So not a great day for baking... but if you want to eat cake, you have to make it first. So I might be sweltering but I just enjoyed my first slice of date and walnut loaf slathered in butter with a cup of tea. This is one of my all time favourite cakes. The recipe comes from Matthew Evans and was published in the SMH Good Weekend on 20.9.2008; that was two days after my daughter was born (Ava who is my little helper in the photo below) - amazing that I was reading the paper and cutting out recipes!
Date and Walnut Loaf
A low-fat cake is perfect for spreading with a thick layer of butter when you serve it. I like my fruit and nuts chunky, so I use big pieces of walnut and whole dry dates (not those soft expensive ones). If you don’t have don’t have dark brown sugar, use a little treacle, molasses or golden syrup in the mix to add some depth.
My little helper and all the ingredients |
150g (~1C) dark brown sugar
250ml water
generous pinch of salt
250g (~1 ½C) pitted dates
1 tsp bicarb soda
1 tsp vanilla essence
1 egg, lightly beaten
300g (2C) self-raising flour (or 2 C plain flour + 4 tsp baking powder)
100g walnut pieces
Preheat the oven to 180C. Grease and line a loaf tin or two log-style tins or similar.
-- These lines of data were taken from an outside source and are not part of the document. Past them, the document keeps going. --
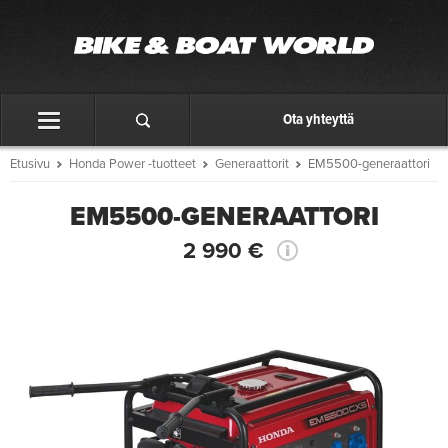
Ota yhteyttä
Etusivu
Honda Power -tuotteet
Generaattorit
EM5500-generaattori
EM5500-GENERAATTORI
2 990 €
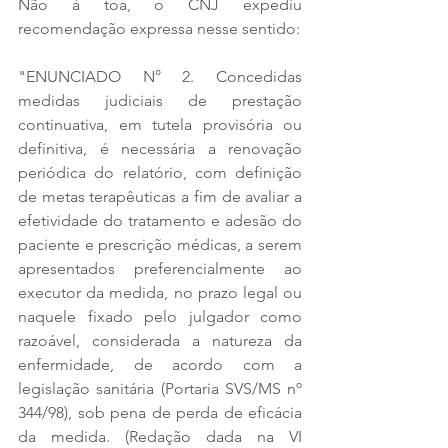
Não à toa, o CNJ expediu 
recomendação expressa nesse sentido:
"ENUNCIADO N° 2. Concedidas 
medidas judiciais de prestação 
continuativa, em tutela provisória ou 
definitiva, é necessária a renovação 
periódica do relatório, com definição 
de metas terapêuticas a fim de avaliar a 
efetividade do tratamento e adesão do 
paciente e prescrição médicas, a serem 
apresentados preferencialmente ao 
executor da medida, no prazo legal ou 
naquele fixado pelo julgador como 
razoável, considerada a natureza da 
enfermidade, de acordo com a 
legislação sanitária (Portaria SVS/MS nº 
344/98), sob pena de perda de eficácia 
da medida. (Redação dada na VI 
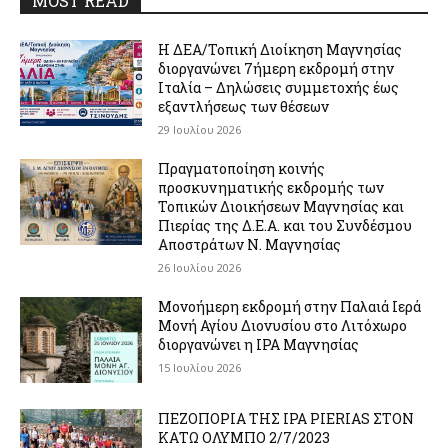
MOST READ
Η ΔΕΑ/Τοπική Διοίκηση Μαγνησίας
διοργανώνει 7ήμερη εκδρομή στην
Ιταλία – Δηλώσεις συμμετοχής έως
εξαντλήσεως των θέσεων
29 Ιουλίου 2026
Πραγματοποίηση κοινής
προσκυνηματικής εκδρομής των
Τοπικών Διοικήσεων Μαγνησίας και
Πιερίας της Δ.Ε.Α. και του Συνδέσμου
Αποστράτων Ν. Μαγνησίας
26 Ιουλίου 2026
Μονοήμερη εκδρομή στην Παλαιά Ιερά
Μονή Αγίου Διονυσίου στο Λιτόχωρο
διοργανώνει η IPA Μαγνησίας
15 Ιουλίου 2026
ΠΕΖΟΠΟΡΙΑ ΤΗΣ IPA PIERIAS ΣΤΟΝ
ΚΑΤΩ ΟΛΥΜΠΟ 2/7/2023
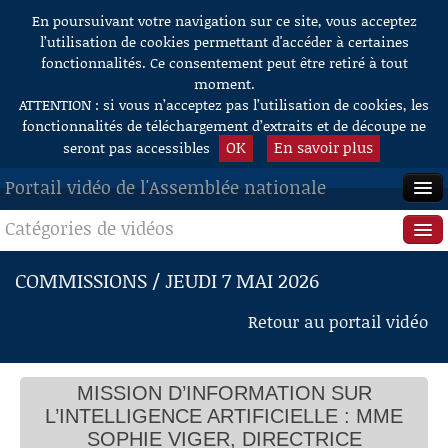
En poursuivant votre navigation sur ce site, vous acceptez
Aller au contenu
l’utilisation de cookies permettant d'accéder à certaines
fonctionnalités. Ce consentement peut être retiré à tout
moment.
ATTENTION : si vous n’acceptez pas l’utilisation de cookies, les
fonctionnalités de téléchargement d’extraits et de découpe ne
OK
En savoir plus
seront pas accessibles
Portail vidéo de l'Assemblée nationale
Catégories de vidéos
ACCUEIL
EN DIRECT
Séance publique
COMMISSIONS / JEUDI 7 MAI 2026
À LA DEMANDE
Questions au Gouvernement
Retour au portail vidéo
RECHERCHE
Commissions
AIDE À LA DÉCOUPE
MISSION D’INFORMATION SUR
Présidence
DE VIDÉOS
L’INTELLIGENCE ARTIFICIELLE : MME
Évènements
SOPHIE VIGER, DIRECTRICE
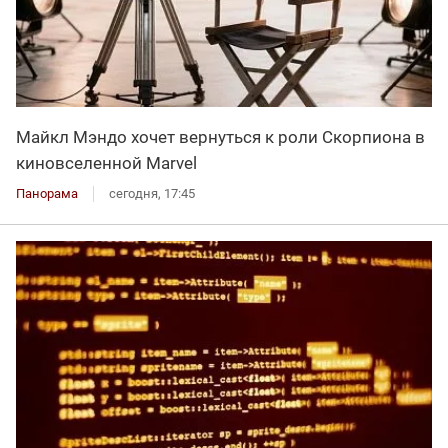
Майкл Мэндо хочет вернуться к роли Скорпиона в
киновселенной Marvel
Панорама
сегодня, 17:45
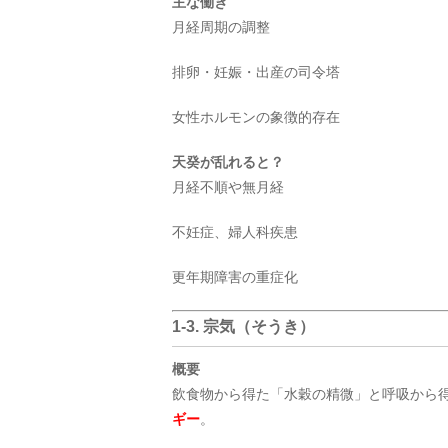
主な働き
月経周期の調整
排卵・妊娠・出産の司令塔
女性ホルモンの象徴的存在
天癸が乱れると？
月経不順や無月経
不妊症、婦人科疾患
更年期障害の重症化
1-3. 宗気（そうき）
概要
飲食物から得た「水穀の精微」と呼吸から
ギー
。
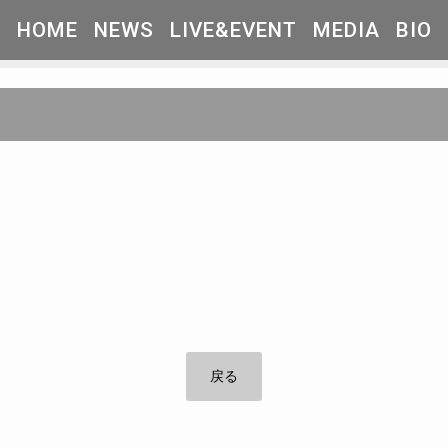
HOME
NEWS
LIVE&EVENT
MEDIA
BIO
戻る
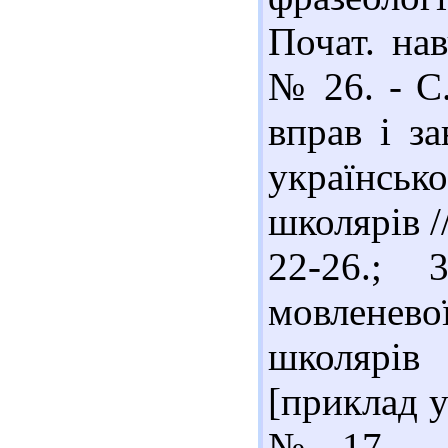
Почат. нав
№ 26. - С.
вправ і з
українсь
школярів /
22-26.; 
мовленев
школярів 
[приклад ур
№ 17. - С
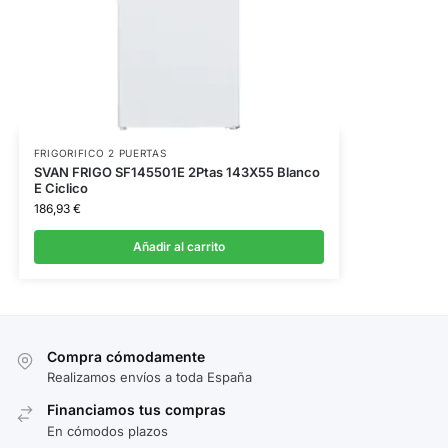
FRIGORIFICO 2 PUERTAS
SVAN FRIGO SF145501E 2Ptas 143X55 Blanco
E Ciclico
186,93
€
Añadir al carrito
Compra cómodamente
Realizamos envíos a toda España
Financiamos tus compras
En cómodos plazos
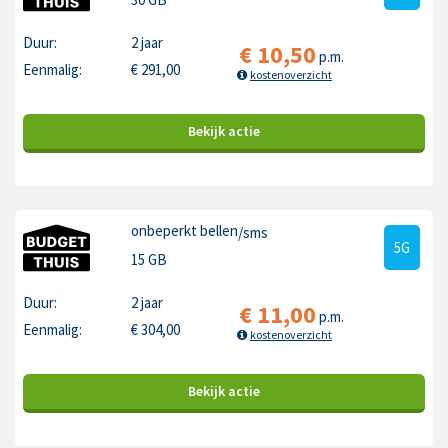
Duur:
2 jaar
€
10,50
p.m.
Eenmalig:
€
291,00
kostenoverzicht
Bekijk
actie
onbeperkt bellen
/sms
5G
15 GB
Duur:
2 jaar
€
11,00
p.m.
Eenmalig:
€
304,00
kostenoverzicht
Bekijk
actie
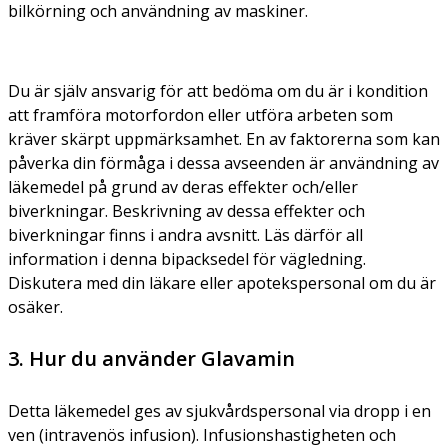
bilkörning och användning av maskiner.
Du är själv ansvarig för att bedöma om du är i kondition
att framföra motorfordon eller utföra arbeten som
kräver skärpt uppmärksamhet. En av faktorerna som kan
påverka din förmåga i dessa avseenden är användning av
läkemedel på grund av deras effekter och/eller
biverkningar. Beskrivning av dessa effekter och
biverkningar finns i andra avsnitt. Läs därför all
information i denna bipacksedel för vägledning.
Diskutera med din läkare eller apotekspersonal om du är
osäker.
3. Hur du använder Glavamin
Detta läkemedel ges av sjukvårdspersonal via dropp i en
ven (intravenös infusion). Infusionshastigheten och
Put butter, sugar, water, salt and dates in a decent sized saucepan and bring to the boil. Be careful with the size of the saucepan because when you add the bicarb it can froth up to more than double its volume. Remove from the heat and immediately add the bicarb and stir. Allow the date mixture to cool until about body temperature, then fold in the vanilla, egg, flour and walnuts and tip into tin.
Bake for 40-50 minutes or until a skewer comes out clean, reducing the temperature if its dark on the outside and not yet cooked inside. Cool in the tin for 10 minutes and then on a wire rack. Serve at room temperature with butter for spreading.